Am 07.11.23 um 20:37 schrieb Jan Trukenmüller:
The MIDI file parser misinterprets events without status byte when they appear 
directly after a Meta of SysEx event.

For my bugfix I had to decide between two possible solutions:
- Strict solution: Throw an InvalidMidiDataException
- Tolerant solution: Use the status of the last channel event as running status

I used the tolerant solution.
I will send an email to the list client-libs-dev with my reasons.


Commit messages:
  - 8319598: Fixed incorrect interpretation of interrupted running status in 

   Stats: 121 lines in 2 files changed: 118 ins; 0 del; 3 mod
   Fetch: git fetch pull/16546/head:pull/16546



As I promised, here are my reasons for choosing the tolerant solution.
But first a short description what my PR is about.

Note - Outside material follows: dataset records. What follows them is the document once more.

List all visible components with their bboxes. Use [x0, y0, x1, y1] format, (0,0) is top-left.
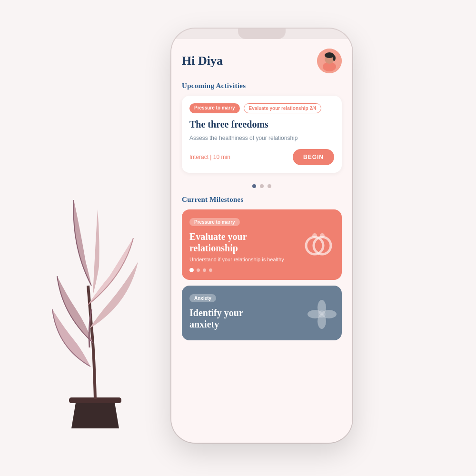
- svg-point-8: [320, 233, 325, 238]
- milestone-tag-pressure: Pressure to marry: [189, 218, 240, 226]
- svg-point-13: [318, 310, 326, 318]
- m-dot-1: [189, 268, 194, 272]
- m-dot-4: [209, 268, 212, 272]
- svg-point-7: [312, 233, 317, 238]
- tag-evaluate: Evaluate your relationship 2/4: [244, 103, 322, 113]
- card-title: The three freedoms: [189, 119, 334, 130]
- dot-2[interactable]: [260, 184, 264, 188]
- activity-card: Pressure to marry Evaluate your relation…: [182, 96, 342, 173]
- m-dot-3: [203, 268, 206, 272]
- flower-icon: [307, 299, 335, 327]
- avatar[interactable]: [317, 49, 342, 73]
- card-meta: Interact | 10 min: [189, 154, 230, 160]
- milestone-progress-dots: [189, 268, 334, 272]
- dot-1[interactable]: [252, 184, 256, 188]
- svg-point-3: [325, 52, 334, 58]
- greeting-text: Hi Diya: [182, 54, 223, 68]
- phone-mockup: Hi Diya Upcoming Activities Pressur: [171, 29, 352, 443]
- tag-pressure: Pressure to marry: [189, 103, 240, 113]
- svg-point-4: [333, 55, 336, 61]
- m-dot-2: [197, 268, 200, 272]
- dot-3[interactable]: [268, 184, 271, 188]
- milestones-section: Current Milestones Pressure to marry Eva…: [182, 196, 342, 443]
- rings-icon: [302, 228, 335, 261]
- carousel-dots: [182, 184, 342, 188]
- phone-notch: [238, 29, 286, 39]
- milestone-tag-anxiety: Anxiety: [189, 294, 216, 302]
- milestone-card-anxiety[interactable]: Anxiety Identify youranxiety: [182, 286, 342, 340]
- card-footer: Interact | 10 min BEGIN: [189, 149, 334, 165]
- header: Hi Diya: [182, 49, 342, 73]
- milestones-section-title: Current Milestones: [182, 196, 342, 204]
- card-description: Assess the healthiness of your relations…: [189, 134, 334, 142]
- upcoming-section-title: Upcoming Activities: [182, 82, 342, 90]
- plant-decoration: [29, 162, 162, 438]
- card-tags: Pressure to marry Evaluate your relation…: [189, 103, 334, 113]
- phone-screen: Hi Diya Upcoming Activities Pressur: [171, 39, 352, 443]
- milestone-card-relationship[interactable]: Pressure to marry Evaluate yourrelations…: [182, 209, 342, 280]
- begin-button[interactable]: BEGIN: [293, 149, 334, 165]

An "interrupted running status" means:
- In a MIDI file a running status is active
- The next event is a Meta or SysEx event
- The next event does not contain a status byte

Files with "interrupted running status" are not parsed correctly.

Possible solutions:
- Strict solution: Throw an InvalidMidiDataException whenever
  an interrupted running status is found
- Tolerant soution: Use the status byte of the last channel
  event with a status byte

Here are 4 reasons for choosing the tolerant solution, sorted from weak to strong:

Reason 1:

The SMFParser is very tolerant against even worse violations (e.g. data bytes greater than 0x7F, meta data with wrong length and so on) So I think it is in the spirit of the parser to also allow this minor violation. I think that interrupted running status is only a "minor" violation because there is only one sentence in the specification with this assumption. And because there is hardly any other possible interpretation that could make sense.

Reason 2:

I tried out a minimal file with interrupted running status with several other applications. The following ones interpret the file like suggested by the tolerant solution:

- timidity
- Rosegarden
- Musescore3
- aplaymidi
- Audacious
- midicsv
- JZZ.midi.SMF.js (JZZ.js)
- VLC (with fluidsynth plugin)

The following tools behave differently:

- Pipewire's pw-mididump
  reacts with a segmentation fault
- fluidsynth -a alsa -m alsa_seq -l -i testfile.mid
  Doesn't play the file but returns a successful exit code.
  No error message.
- pmidi
  Error (Meta event 60 not implemented\nUnexpected end of file)

That's 8:3.
And I don't think that the behavior of the 3 is desirable.

Reason 3:

I downloaded a large archive with more than 169.000 MIDI files and did a lot of analyses and tests.
First without the bugfix and then with the bugfix.
The results can be summarized like this:

- 1.1% of all MIDI files fail to be loaded by SMFParser (for ANY reason)
- 0.43% of all MIDI files contain interrupted running status
  (maybe some more that have a different problem before the first
  IRS occurs)
- From the files with IRS
  - before the bugfix:
    - 15.67% can be parsed without exception
             (but with incorrectly interpreted data)
    - 69.9% fail with InvalidMidiDataException
    - 14.42% fail with EOFException
  - after the bugfix:
    - 94.2% can be parsed without exception
    - 5.4% fail with InvalidMidiDataException
    - 0.4% fail with EOFException
- The bugfix fixes exceptions for:
  - 78.5% of files with interrupted running status
  - 30.25% of ALL failing MIDI files in general !!!!!
- The bugfix doesn't change anything to any MIDI file without
  interrupted running status


169457 files are in the archive.
721 contain interrupted running status. (I copied them to a different folder to be able to analyze them separately.)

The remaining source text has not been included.